Should I bother running the inflation-adjusted calculations which would surely reveal that his once-upon-a-time $40,000 would have been worth much more today than what his house actually is? Should I remind him about the renovations and repairs he’s also spent money on over the years in addition to the original $40,000?
Why would I point this out to him? Maybe it isn’t the dollar-value appreciation he’s referring to, anyway. Perhaps it’s that early investment he made in his home that allowed for his whole life to unfold subsequently – jobs, cars, marital give-and-take and sex, children, birthday parties, stormy nights with board games and without power, packing for camp, packing for college, retirement, grandchildren. Who am I to attach numbers to this?
“You can sell all of these funds except for this one,” she said. “I mean it, Josh, no matter what. This one has to stay.”
Okay, no problem, we can sidecar it into a separate account that never gets touched. But just out of curiosity, why that fund?
“It’s done so well for me over the years, I’ve just never sold no matter what and it always come back every time the market has dropped…”
I can see that, I’m looking at the chart. Morningstar says it has a 94% correlation to the Wilshire 5000, meaning it’s basically a giant index fund that owns everything and does what the market does. Sometimes it does a little better, sometimes a little worse – but the internal expenses you’re paying the fund family eat away any performance edge each year, no matter what.
“I don’t care – just don’t ever sell it.”
This is how uptrends are formed – an investment (think Apple, Gold) treats so many people so well for so long that it becomes difficult for any of us to part with it. I know both “don’t ever sell my Apple” people and “don’t ever sell my gold” people.
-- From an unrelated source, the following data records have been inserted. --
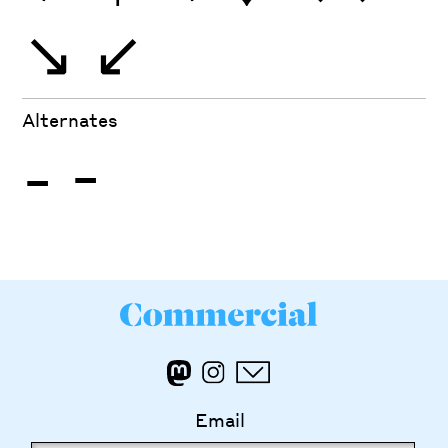
↘
↙
Alternates
-
-
Email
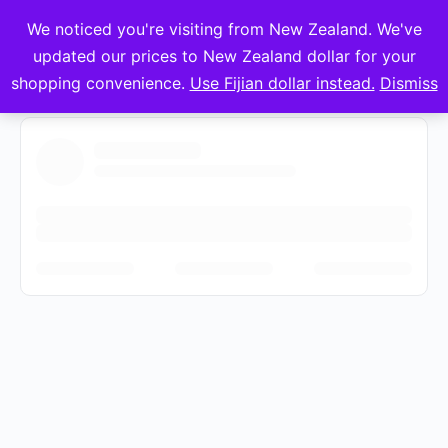
We noticed you're visiting from New Zealand. We've
mVuli Academy
updated our prices to New Zealand dollar for your
shopping convenience.
Use Fijian dollar instead.
Dismiss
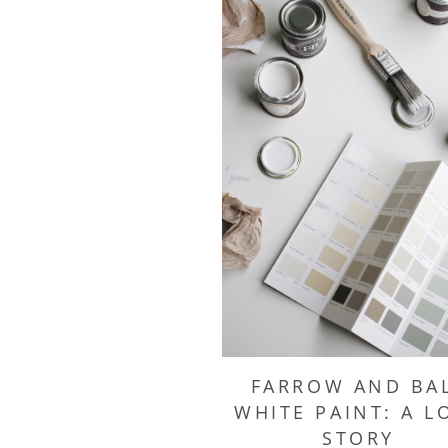
FARROW AND BA
WHITE PAINT: A L
STORY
We don’t fight about it, I don’t engage on the topic.
There’s a museum in Petersburg, Kentucky with Biblical setpieces serving as “educational exhibits.” Parents and schoolteachers willingly bring their children there and allow the museum to teach them magic as though it were science, folklore as history. There’s one exhibit with Adam and Eve standing in the Garden of Eden next to dinosaurs. The dinosaurs have saddles on them – and they are western saddles, like from a cowboy movie.
The museum’s founder spent $27 million of his own fortune to build it. When visitors to the museum arrive, he will very eruditely explain how there were dinosaurs on Noah’s Ark but that these particular dinosaurs were vegetarians. That’s why the sheep were not devoured by a T Rex during the voyage. There is a Men In Black-style welcoming video wherein two angels – called “Men In White” – tell us that we don’t have to accept what those pesky, non-believer scientists say.
If this is what the visiting parents want their children to be taught, then it is not for the rest of us to intervene. It is not our responsibility to draw the linear path from an education like this to a future in which task-accomplishing robots replace them on automobile assembly lines.
I’m not the type to walk around Disneyland pulling the heads off of Winnie and Goofy and Tigger and Buzz in front of the kids. I don’t need to disrupt the spell or shatter every illusion for the sake of my own satisfaction.
Sometimes people need the magic, I am certain I myself entertain various types of magical thinking as I go about my own life. I’m certainly not aware of it, but I suppose my mind has decided I need that bit of creativity, that dollop of denial, to keep everything else held together.
It’s fine, I can work around these things. For the sake of those around me, I can leave their magic intact.
Now if you’ll excuse me, I’ll be shoveling a foot of wondrous, enchanted snow with the kids as my special helpers, my lips are sealed.